# natural or pure gum rubber?



## crapshot (May 3, 2011)

shoot gum rubber but never ordered any sheets natural or pure or it doesnt matter ?


----------



## Flatband (Dec 18, 2009)

Hi Dan,
they call it Natural, Pure,Live, there all the same Bud. You have a guy right in Michigan that has great Gum Rubber. The name of the place is "Exotic plastic and rubber"-I think it's in Farmington? Anyway, the guy to speak to is Peter Tangorra. Need any other tips,give me a ring. Flatband


----------



## Whiteleather (Feb 4, 2012)

Saw a review/comparison of Natural Latex versus TBG on YouTube. Test done by Torsten can be seen here: http://slingshotforum.com/topic/12571-thera-band-gold-vs-natural-latex-speed-tests/

The result seems to say that Natural give 2-3% increase in velocity over TBG with the same length of band and weight of projectile.

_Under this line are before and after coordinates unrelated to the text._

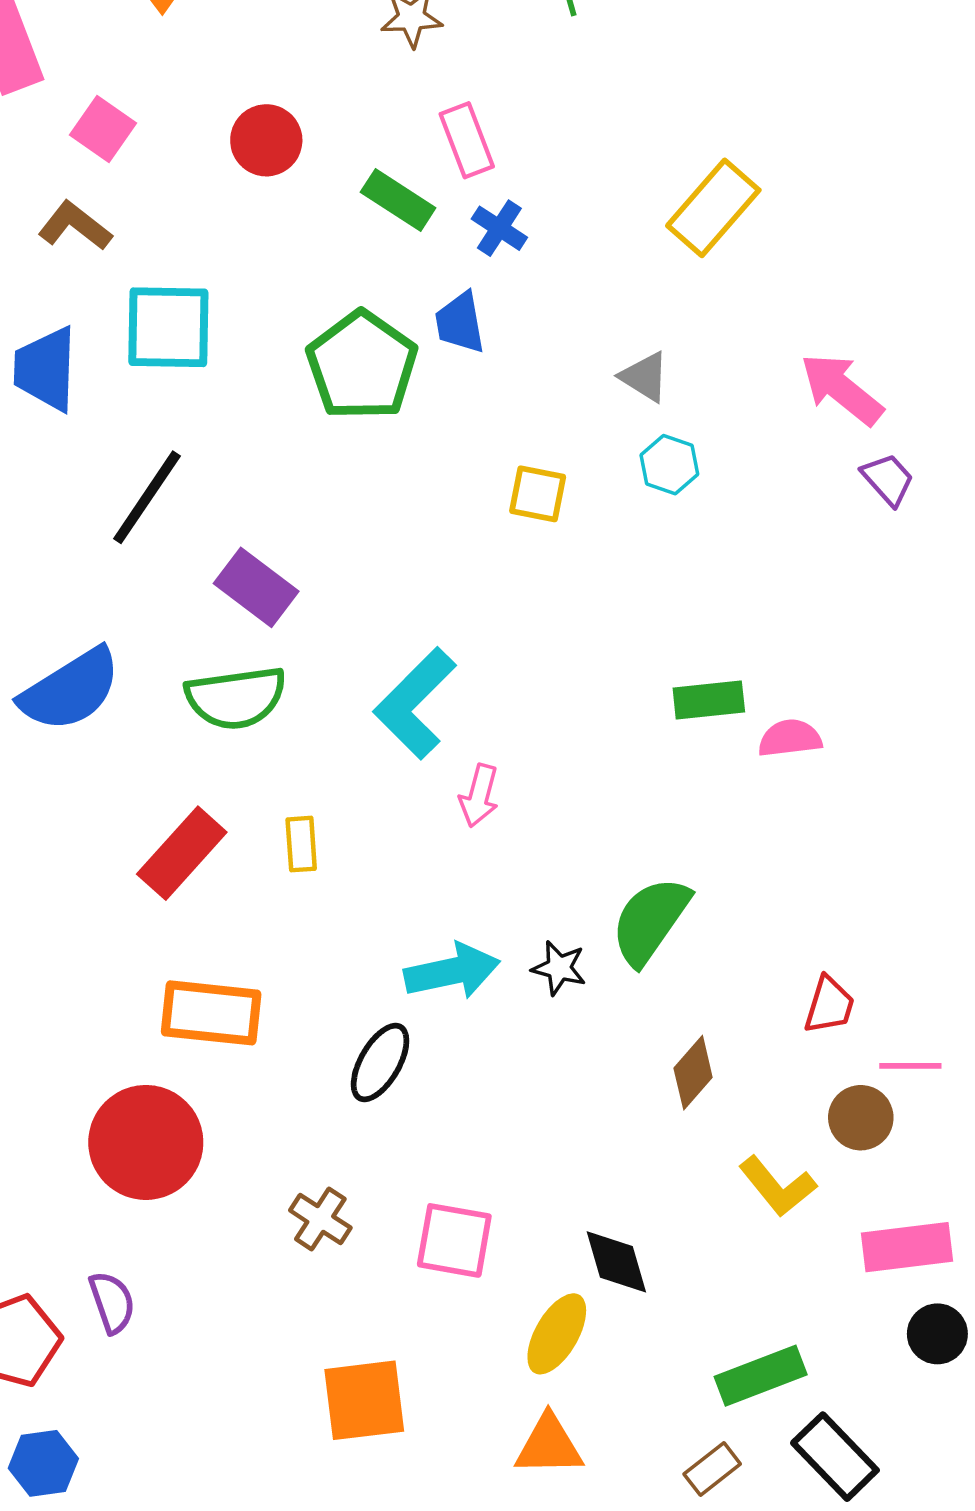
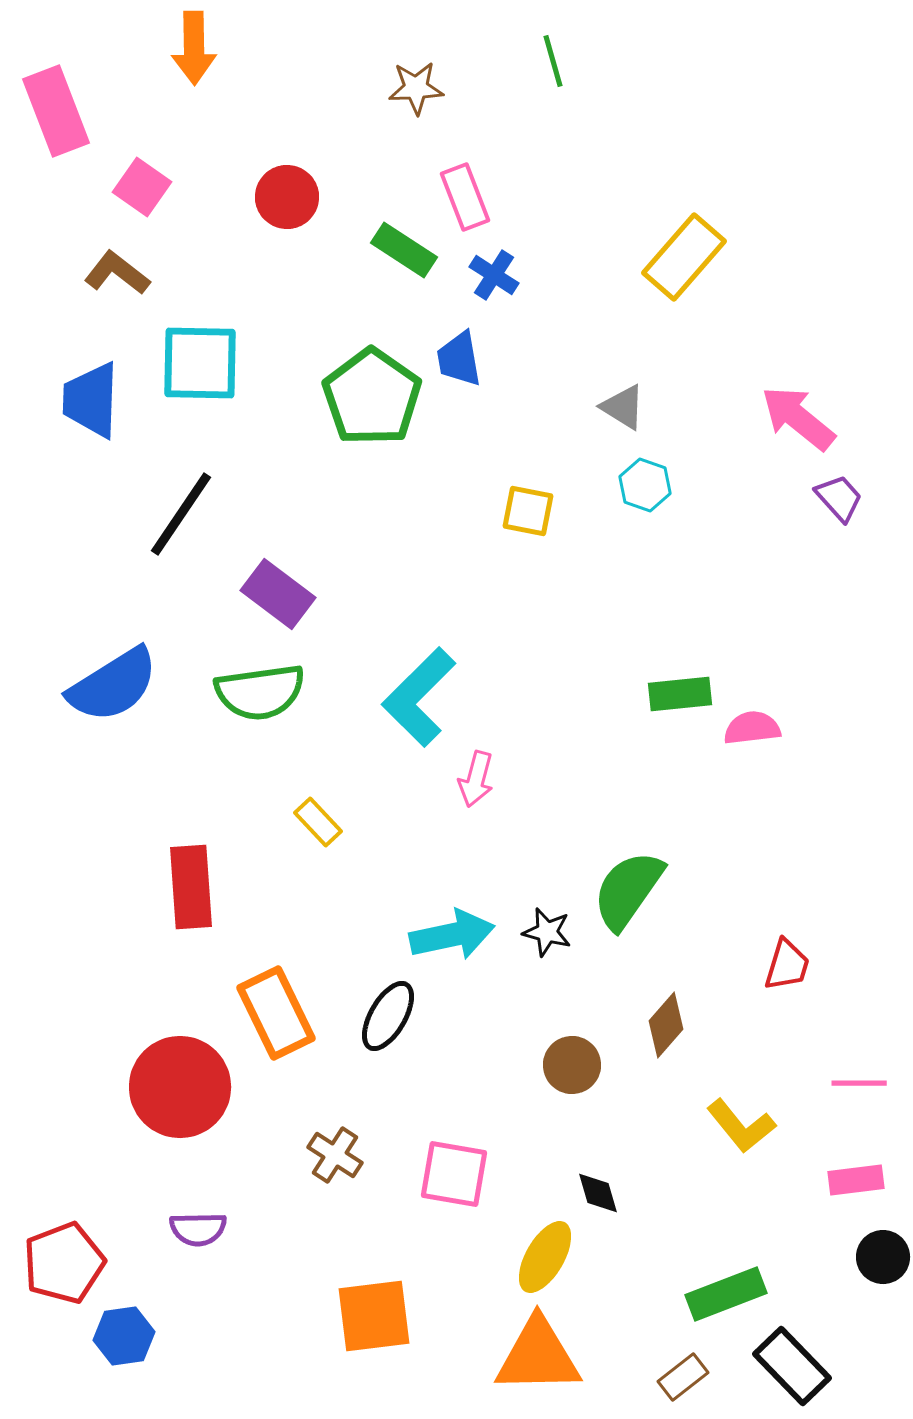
yellow rectangle: (301, 844) -> (318, 822), turned -39
red rectangle: (182, 853) -> (191, 887), moved, turned -46
orange rectangle: (211, 1013) -> (276, 1013), moved, turned 58
pink line: (910, 1066) -> (859, 1083), moved
brown circle: (861, 1118) -> (572, 1065), moved
pink rectangle: (907, 1247) -> (856, 1180), size x0.7
black diamond: (616, 1262) -> (598, 1193), size x0.7
purple semicircle: (112, 1302) -> (198, 1229), moved, turned 108
orange triangle: (549, 1445) -> (538, 1356), size x1.4
blue hexagon: (43, 1463) -> (124, 1336), moved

Not enough, in my book, to make it worth the effort of tracking down natural latex over the easily found and widely available TBG.

Find something that shoots 25% faster than TBG with all other factors equal (price, availability, longevity, energy of projectile, etc) and I may give it a look. Otherwise I am not really concerned.

I mean, the neighbor's wife may be a better lover than yours by 2-3%, but it isn't worth the risk unless she can bring it by 25% more...right? Just sayin.

K in NY


----------